Back when I was casting all sorts of aspersions on Rugby Union I was told I needed empirical data to support my opinion that Rugby League is the superior sport… how bout this… from the SMH… regarding Fui Fui Moi Moi and just how much force he generates in a tackle.

“Imagine standing looking up at the sky. From a leaning tower someone drops a 20 kilogram bag of cement from a height of 22 metres. Dr Nicholas Armstrong, a physicist, says that when you try to catch the cement it will have the same energy as Moimoi generates when he surges into the defensive line.

Moimoi is able to accelerate from jogging pace to 26 km/h within two seconds. His top speed on a treadmill is 31.2 km/h and he has been measured at 32km/h in game situations.

Of course, it is nothing like Usain Bolt, the world record holder for the 100 metres, who reaches 43.9 km/h, but combined with his mass, Moimoi is a deadly weapon. He is one of the three fastest Parramatta players in a 40-metre sprint.”

The secret, apparently, is that he eats horse.

More geek v nerd data

It turns out that even an awesome venn diagram won’t solve the nerd v geek debate for some people. So here you go. Empirical data.
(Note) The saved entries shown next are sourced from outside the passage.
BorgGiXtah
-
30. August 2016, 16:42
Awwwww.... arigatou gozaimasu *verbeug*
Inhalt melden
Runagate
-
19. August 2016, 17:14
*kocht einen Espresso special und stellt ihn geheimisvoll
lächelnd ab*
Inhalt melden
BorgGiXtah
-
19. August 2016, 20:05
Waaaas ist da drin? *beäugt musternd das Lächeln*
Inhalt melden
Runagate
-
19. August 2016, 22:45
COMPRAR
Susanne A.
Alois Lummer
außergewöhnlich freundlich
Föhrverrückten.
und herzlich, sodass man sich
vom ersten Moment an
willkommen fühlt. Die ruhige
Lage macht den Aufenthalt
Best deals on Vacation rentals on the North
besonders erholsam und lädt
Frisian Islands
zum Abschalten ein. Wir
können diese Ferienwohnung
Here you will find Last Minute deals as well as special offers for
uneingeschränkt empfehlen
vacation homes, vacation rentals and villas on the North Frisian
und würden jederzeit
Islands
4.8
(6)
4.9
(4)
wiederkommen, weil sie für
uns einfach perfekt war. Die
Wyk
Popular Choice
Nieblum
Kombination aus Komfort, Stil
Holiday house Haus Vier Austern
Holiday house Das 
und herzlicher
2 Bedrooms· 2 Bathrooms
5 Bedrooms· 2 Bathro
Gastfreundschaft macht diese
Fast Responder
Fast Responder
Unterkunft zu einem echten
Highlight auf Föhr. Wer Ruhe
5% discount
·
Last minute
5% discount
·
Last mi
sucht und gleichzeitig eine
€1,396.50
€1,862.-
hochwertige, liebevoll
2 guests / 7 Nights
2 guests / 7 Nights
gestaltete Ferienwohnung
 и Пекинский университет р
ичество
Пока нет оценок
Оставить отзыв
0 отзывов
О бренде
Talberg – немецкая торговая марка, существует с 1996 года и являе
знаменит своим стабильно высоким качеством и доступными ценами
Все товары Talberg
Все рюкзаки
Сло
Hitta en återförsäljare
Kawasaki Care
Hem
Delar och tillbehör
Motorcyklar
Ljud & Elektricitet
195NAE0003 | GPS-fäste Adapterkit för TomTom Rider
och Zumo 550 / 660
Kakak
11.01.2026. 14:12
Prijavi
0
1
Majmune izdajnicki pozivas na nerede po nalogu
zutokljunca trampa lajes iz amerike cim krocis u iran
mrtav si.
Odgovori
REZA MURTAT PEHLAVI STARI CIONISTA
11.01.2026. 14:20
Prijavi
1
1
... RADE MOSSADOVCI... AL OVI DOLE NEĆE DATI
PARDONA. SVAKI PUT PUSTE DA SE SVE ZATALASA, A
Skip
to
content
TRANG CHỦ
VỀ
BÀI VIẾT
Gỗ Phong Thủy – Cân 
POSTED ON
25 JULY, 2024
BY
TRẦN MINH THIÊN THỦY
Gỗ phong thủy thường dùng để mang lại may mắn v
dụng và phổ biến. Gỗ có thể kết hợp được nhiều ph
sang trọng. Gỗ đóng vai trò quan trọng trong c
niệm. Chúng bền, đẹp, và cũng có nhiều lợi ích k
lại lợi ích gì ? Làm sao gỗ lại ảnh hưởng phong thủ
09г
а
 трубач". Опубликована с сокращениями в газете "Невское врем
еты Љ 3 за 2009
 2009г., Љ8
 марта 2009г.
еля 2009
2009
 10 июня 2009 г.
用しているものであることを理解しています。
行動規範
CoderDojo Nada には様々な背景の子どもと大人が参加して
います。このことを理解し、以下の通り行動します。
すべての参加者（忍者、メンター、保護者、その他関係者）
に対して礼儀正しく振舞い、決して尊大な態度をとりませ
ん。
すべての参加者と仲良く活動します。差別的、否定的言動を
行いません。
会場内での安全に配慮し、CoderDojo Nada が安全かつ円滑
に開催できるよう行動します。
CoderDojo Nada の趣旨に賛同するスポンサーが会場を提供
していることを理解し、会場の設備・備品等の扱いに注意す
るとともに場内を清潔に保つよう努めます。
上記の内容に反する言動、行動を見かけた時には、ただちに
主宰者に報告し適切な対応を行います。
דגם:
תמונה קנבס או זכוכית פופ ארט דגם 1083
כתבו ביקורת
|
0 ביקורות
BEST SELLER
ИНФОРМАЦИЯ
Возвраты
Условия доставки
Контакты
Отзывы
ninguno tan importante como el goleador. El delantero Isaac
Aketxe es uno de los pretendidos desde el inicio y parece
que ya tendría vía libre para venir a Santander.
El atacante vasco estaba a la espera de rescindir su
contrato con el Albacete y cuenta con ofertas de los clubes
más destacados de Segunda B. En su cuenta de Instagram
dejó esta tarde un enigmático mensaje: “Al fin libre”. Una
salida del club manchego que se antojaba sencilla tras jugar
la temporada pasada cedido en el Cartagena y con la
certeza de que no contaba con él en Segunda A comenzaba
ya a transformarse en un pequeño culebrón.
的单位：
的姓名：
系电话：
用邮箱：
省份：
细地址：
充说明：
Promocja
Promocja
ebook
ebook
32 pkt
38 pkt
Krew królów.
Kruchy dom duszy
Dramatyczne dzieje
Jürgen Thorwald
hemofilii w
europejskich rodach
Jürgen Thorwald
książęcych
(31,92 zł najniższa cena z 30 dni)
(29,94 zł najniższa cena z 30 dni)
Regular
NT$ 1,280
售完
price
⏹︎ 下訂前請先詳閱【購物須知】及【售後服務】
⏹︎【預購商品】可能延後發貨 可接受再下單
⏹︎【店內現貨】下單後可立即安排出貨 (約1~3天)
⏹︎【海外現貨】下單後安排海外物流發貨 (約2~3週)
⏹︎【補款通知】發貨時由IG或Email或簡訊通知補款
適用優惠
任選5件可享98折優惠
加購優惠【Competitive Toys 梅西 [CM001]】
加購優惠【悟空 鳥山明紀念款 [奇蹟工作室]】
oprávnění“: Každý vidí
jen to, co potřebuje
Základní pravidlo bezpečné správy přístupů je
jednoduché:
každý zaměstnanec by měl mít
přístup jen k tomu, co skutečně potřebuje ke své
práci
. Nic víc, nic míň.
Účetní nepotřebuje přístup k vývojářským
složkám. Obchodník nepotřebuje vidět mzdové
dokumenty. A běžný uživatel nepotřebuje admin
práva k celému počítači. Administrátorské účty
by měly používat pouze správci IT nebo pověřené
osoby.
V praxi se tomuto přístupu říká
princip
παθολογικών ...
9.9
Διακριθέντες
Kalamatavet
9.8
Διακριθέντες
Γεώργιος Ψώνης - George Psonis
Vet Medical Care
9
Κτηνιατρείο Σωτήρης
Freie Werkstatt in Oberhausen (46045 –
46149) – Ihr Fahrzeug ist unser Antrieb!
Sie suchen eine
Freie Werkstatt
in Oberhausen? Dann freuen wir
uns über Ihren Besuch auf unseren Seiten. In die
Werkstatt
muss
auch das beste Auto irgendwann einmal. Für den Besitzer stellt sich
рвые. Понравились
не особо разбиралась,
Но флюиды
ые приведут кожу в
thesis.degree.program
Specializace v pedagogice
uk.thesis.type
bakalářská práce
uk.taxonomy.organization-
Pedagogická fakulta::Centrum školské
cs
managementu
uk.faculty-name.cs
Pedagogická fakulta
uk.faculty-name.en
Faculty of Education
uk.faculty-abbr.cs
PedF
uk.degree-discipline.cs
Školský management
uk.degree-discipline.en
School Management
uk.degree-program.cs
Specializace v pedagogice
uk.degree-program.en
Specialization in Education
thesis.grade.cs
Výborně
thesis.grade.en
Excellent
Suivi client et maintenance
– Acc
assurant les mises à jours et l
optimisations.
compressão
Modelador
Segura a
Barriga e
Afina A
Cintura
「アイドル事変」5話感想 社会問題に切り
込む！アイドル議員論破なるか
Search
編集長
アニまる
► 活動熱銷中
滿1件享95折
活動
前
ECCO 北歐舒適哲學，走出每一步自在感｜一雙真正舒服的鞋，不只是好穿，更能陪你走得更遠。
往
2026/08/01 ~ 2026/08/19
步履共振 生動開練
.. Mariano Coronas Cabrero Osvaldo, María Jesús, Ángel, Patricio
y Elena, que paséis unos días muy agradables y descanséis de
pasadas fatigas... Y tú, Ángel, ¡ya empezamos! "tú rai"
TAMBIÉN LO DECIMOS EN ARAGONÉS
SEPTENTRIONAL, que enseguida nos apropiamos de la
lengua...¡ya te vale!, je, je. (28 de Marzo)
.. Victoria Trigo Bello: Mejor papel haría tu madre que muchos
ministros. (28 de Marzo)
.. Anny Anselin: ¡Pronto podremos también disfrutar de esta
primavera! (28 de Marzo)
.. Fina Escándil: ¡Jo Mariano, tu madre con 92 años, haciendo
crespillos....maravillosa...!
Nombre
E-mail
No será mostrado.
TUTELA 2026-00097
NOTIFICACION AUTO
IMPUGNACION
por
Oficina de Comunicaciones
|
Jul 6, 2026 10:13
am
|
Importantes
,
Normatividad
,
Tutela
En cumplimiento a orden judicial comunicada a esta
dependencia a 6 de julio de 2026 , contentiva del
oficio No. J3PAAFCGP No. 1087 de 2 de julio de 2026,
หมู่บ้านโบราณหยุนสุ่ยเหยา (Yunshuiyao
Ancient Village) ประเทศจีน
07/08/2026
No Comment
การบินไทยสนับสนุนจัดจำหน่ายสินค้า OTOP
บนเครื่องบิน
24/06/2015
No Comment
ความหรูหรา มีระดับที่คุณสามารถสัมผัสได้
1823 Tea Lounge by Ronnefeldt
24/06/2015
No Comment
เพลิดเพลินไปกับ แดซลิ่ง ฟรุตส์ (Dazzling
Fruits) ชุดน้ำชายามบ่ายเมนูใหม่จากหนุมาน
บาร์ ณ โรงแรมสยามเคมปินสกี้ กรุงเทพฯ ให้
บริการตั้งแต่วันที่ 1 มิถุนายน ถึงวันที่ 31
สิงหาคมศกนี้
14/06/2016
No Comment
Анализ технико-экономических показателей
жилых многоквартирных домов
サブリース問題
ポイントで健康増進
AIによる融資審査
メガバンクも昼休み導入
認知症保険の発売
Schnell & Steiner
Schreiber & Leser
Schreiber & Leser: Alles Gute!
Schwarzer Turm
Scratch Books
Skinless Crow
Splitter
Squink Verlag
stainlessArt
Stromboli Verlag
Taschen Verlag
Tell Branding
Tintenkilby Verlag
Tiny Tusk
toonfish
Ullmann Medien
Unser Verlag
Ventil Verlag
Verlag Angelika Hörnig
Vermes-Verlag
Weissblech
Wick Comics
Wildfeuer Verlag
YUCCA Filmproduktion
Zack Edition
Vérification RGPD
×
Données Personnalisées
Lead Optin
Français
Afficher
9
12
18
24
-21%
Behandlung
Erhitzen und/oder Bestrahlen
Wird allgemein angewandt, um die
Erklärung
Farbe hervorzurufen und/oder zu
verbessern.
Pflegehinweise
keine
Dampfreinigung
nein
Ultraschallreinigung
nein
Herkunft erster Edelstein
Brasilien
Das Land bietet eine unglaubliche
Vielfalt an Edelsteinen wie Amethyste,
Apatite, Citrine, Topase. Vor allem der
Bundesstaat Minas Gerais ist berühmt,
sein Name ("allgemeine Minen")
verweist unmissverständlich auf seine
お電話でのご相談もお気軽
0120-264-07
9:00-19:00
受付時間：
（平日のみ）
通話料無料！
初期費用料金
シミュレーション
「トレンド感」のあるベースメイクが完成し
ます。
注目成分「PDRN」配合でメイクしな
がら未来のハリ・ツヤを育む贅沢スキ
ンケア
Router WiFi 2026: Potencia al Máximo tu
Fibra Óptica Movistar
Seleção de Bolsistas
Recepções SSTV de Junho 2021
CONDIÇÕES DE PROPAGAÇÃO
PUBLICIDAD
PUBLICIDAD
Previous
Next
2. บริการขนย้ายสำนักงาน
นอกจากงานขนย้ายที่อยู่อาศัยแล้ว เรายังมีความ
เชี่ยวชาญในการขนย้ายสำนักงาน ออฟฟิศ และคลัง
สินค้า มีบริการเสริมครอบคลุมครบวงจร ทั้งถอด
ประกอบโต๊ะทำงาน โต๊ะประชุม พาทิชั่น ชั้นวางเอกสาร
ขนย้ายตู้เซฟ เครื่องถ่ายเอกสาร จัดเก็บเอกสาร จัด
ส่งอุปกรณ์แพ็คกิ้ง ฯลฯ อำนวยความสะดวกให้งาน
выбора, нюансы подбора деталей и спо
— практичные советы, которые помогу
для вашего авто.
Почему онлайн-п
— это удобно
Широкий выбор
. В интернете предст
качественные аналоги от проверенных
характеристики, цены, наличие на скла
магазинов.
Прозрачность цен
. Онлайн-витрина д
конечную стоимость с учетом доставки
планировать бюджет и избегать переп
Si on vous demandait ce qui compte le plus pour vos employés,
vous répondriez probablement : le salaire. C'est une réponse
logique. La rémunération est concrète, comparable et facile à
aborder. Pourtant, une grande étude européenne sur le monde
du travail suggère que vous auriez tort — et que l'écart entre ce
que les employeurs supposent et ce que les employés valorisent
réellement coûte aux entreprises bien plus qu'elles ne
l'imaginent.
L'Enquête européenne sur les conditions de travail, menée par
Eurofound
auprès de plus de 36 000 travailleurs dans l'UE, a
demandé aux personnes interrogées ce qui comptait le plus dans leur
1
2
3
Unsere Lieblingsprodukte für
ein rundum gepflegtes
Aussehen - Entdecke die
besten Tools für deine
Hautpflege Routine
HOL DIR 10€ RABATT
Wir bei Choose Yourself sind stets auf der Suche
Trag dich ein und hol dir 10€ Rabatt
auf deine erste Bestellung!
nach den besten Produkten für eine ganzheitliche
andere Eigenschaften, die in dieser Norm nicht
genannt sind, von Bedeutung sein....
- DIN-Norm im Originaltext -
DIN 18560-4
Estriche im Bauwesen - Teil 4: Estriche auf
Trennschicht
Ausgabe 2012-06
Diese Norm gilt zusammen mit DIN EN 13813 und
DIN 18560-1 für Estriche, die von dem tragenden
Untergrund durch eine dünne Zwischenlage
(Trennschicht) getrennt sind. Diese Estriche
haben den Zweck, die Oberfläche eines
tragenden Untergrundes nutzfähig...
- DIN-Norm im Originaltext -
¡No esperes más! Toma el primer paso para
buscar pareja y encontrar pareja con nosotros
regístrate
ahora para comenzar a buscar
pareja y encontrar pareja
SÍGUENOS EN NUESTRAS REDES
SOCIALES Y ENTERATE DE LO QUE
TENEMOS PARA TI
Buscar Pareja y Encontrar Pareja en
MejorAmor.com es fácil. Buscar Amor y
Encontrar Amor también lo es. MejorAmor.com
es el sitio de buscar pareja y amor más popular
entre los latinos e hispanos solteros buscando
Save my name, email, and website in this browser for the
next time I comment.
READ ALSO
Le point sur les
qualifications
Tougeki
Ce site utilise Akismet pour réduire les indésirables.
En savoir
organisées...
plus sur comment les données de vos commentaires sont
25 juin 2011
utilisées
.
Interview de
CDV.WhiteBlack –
From Library Thing.

On angry mobs

I love how in online debates people think volume equals victory.

Somehow the fact that 200 angry commenters at the world’s biggest atheist blog all disagreed with me makes them correct.

And atheists are the first to suggest that majority rule does not make a position automatically correct. When it suits them of course.

This tactic is up there with giving a phenomena a name (eg “Godwin’s Law”) and thus making the use of long held positions and ideas somehow laughable. It’s name it and shame it rather than name it and claim it. It’s odd. Similarly, having some sort of well known theory like Pascal’s Wager “debunked” by people who disagree with it… I’m glad atheists have rebuttals for every position put forward by Christians. It probably helps them to sleep at night. The issue really rests on that which separates theists from atheists… if theists are correct then every rebuttal atheists make on the basis of “logic” or “science” will be shown to be incorrect, and vice versa.

This is the problem I was trying to address in my list also… the question of whether God exists divides down the line of people who think everything came from nothing and the people who think that everything came from God. Either the universe came first, or God did. That’s the complexity I was referring to in my list. While some atheist philosophers think a watch in a field lends itself to chance – other philosophers think a watch in a field lends itself to the idea of a watchmaker.

Just because you’ve made up your mind on that issue doesn’t make the other answer any less rational. It’s probably more rational – because the simplest answer is to assume a creator, not the other way around.